However as Flagstone Re’s Chief Underwriting Officer – International Guy Swayne explained the market has been hit by the influx of new capacity keen to get a stake in programmes.
It has led to a further softening of rates at a time when the industry is well capitalised and off the back of a year which saw heavy cat losses in the first half but not the major event that would have made the market rethink pricing strategies.
However, while the Deepwater loss was predominantly contained within BP’s captive the first deepwater well blow out in history coupled with the talk over the hike in liability levels for operators in US waters has seen reinsurers take a tougher line.

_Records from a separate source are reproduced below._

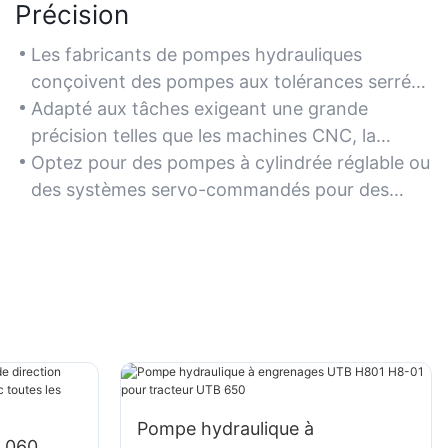
Précision
Les fabricants de pompes hydrauliques
conçoivent des pompes aux tolérances serrées
et dotées de mécanismes de contrôle de débit
Adapté aux tâches exigeant une grande
avancés afin de fournir des pressions et des
précision telles que les machines CNC, la
débits précis pour des applications spécialisées
robotique et les lignes de production
Optez pour des pompes à cylindrée réglable ou
telles que l'aérospatiale ou les équipements
automatisées.
des systèmes servo-commandés pour des
médicaux.
performances optimales.
Pompe hydraulique à
e 060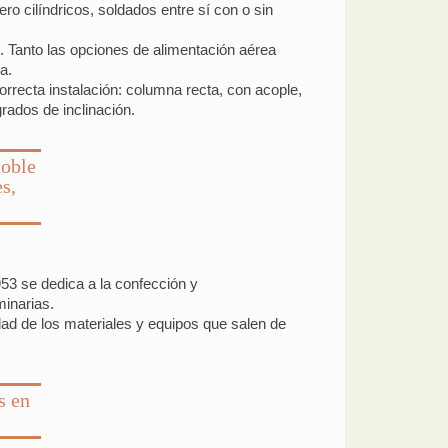
 cilíndricos, soldados entre sí con o sin
s. Tanto las opciones de alimentación aérea
a.
rrecta instalación: columna recta, con acople,
rados de inclinación.
doble
s,
3 se dedica a la confección y
inarias.
idad de los materiales y equipos que salen de
s en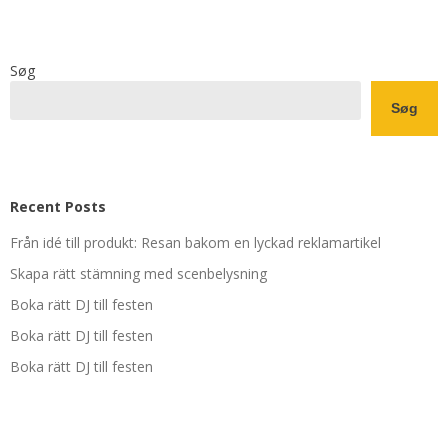
Søg
Søg
Recent Posts
Från idé till produkt: Resan bakom en lyckad reklamartikel
Skapa rätt stämning med scenbelysning
Boka rätt DJ till festen
Boka rätt DJ till festen
Boka rätt DJ till festen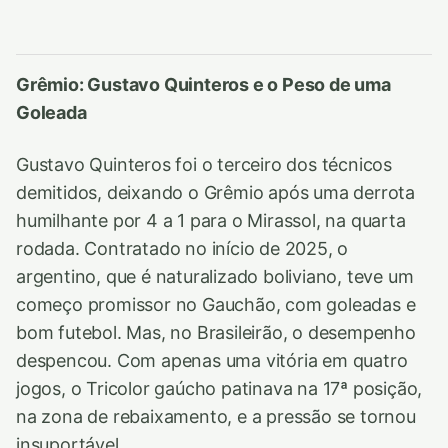
Grêmio: Gustavo Quinteros e o Peso de uma
Goleada
Gustavo Quinteros foi o terceiro dos técnicos
demitidos, deixando o Grêmio após uma derrota
humilhante por 4 a 1 para o Mirassol, na quarta
rodada. Contratado no início de 2025, o
argentino, que é naturalizado boliviano, teve um
começo promissor no Gauchão, com goleadas e
bom futebol. Mas, no Brasileirão, o desempenho
despencou. Com apenas uma vitória em quatro
jogos, o Tricolor gaúcho patinava na 17ª posição,
na zona de rebaixamento, e a pressão se tornou
insuportável.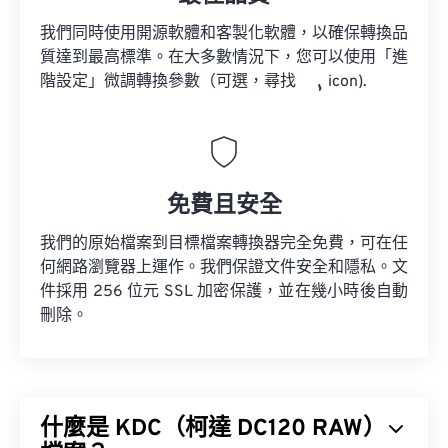
我們同時使用開源軟體和客製化軟體，以確保轉換品
質達到最高標準。在大多數情況下，您可以使用「進
階設定」微調轉換參數（可選，尋找
icon).
免費且安全
我們的原始檔案到目標檔案轉換器完全免費，可在任
何網路瀏覽器上運作。我們保證文件安全和隱私。文
件採用 256 位元 SSL 加密保護，並在幾小時後自動
刪除。
什麼是 KDC（柯達 DC120 RAW）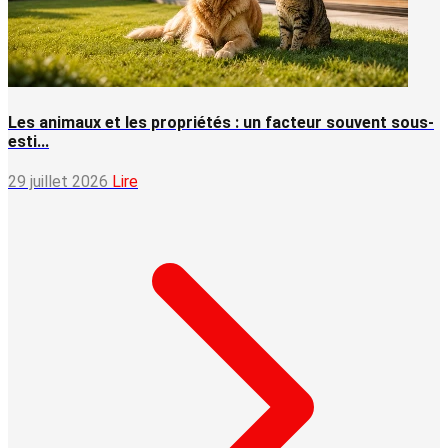
Les animaux et les propriétés : un facteur souvent sous-
esti...
29 juillet 2026
Lire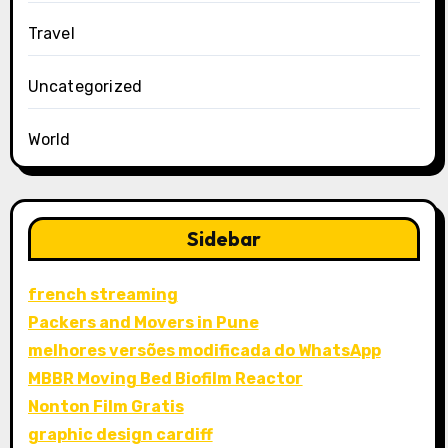
Travel
Uncategorized
World
Sidebar
french streaming
Packers and Movers in Pune
melhores versões modificada do WhatsApp
MBBR Moving Bed Biofilm Reactor
Nonton Film Gratis
graphic design cardiff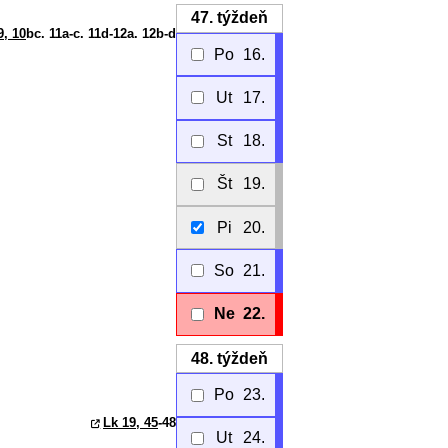
47.
týždeň
9, 10
bc. 11a-c. 11d-12a. 12b-d
Po
16.
Ut
17.
St
18.
Št
19.
Pi
20.
So
21.
Ne
22.
48.
týždeň
Po
23.
Lk 19, 45
-48
Ut
24.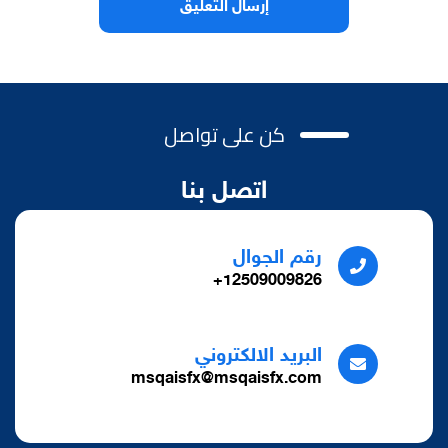
كن على تواصل
اتصل بنا
رقم الجوال
12509009826+
البريد الالكتروني
msqaisfx@msqaisfx.com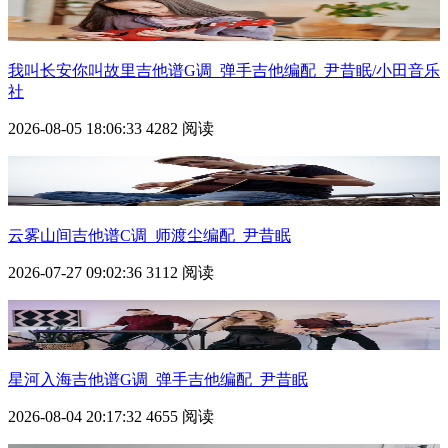
我叫长安你叫故里吉他谱G调_弹手吉他编配_尹昔眠/小田音乐
社
2026-08-05 18:06:33
4282 阅读
云雾山间吉他谱C调_师渡尘编配_尹昔眠
2026-07-27 09:02:36
3112 阅读
星河入海吉他谱G调_弹手吉他编配_尹昔眠
2026-08-04 20:17:32
4655 阅读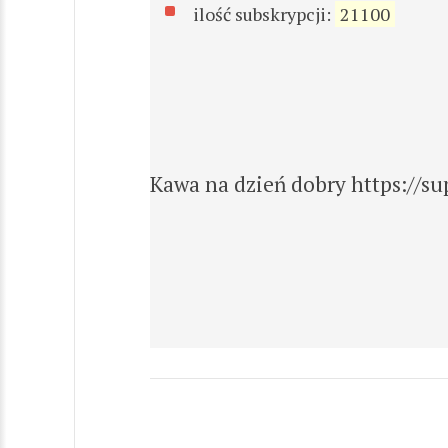
ilość subskrypcji:
21100
Kawa na dzień dobry https://su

“We have seen a rise in demand for energy coverage in the Gulf of Mexico and US energy risks and there has been capacity to meet the demand but prices have increased,” added Mr Swayne. “Some of the concern has been the lack of clear direction from the United States' government on its future approach following the deepwater loss.”
Mr Swayne said the European market saw increased competition at 1/1.
“There has been a good deal of new capacity which has entered the market after the formation of new underwriting operations in the past year and we are also seeing some new capacity from Asia which has also looked to play a part on European programmes,” he added. “The result has been increased competition that put pressure on pricing and subsequently we have seen reductions in a large number of classes.”
Mr Swayne continued: “From a catastrophe perspective the global market is very much driven by what happens in the United States.”
However he said Bermuda and London had kept their discipline in the face of the challenge of other overcapacity and as such the market was still in good shape.
“Bermuda showed discipline as did the Lloyd’s market and we have seen in recent months the move towards greater levels of share buybacks as underwriters look to utilise capital only where there is an expectation of a valid return.”
Mr Swayne said the Bermuda market’s expertise across the reinsurance cycle had ensured that the underwriters were clear about the prices they were prepared to accept.
“History has shown the problems when rates are not technical and the enhancement in the sophistication of the modelling techniques has meant that there have been cases at 1/1 where capacity was withdrawn from classes and programmes where rates fell below acceptable levels.”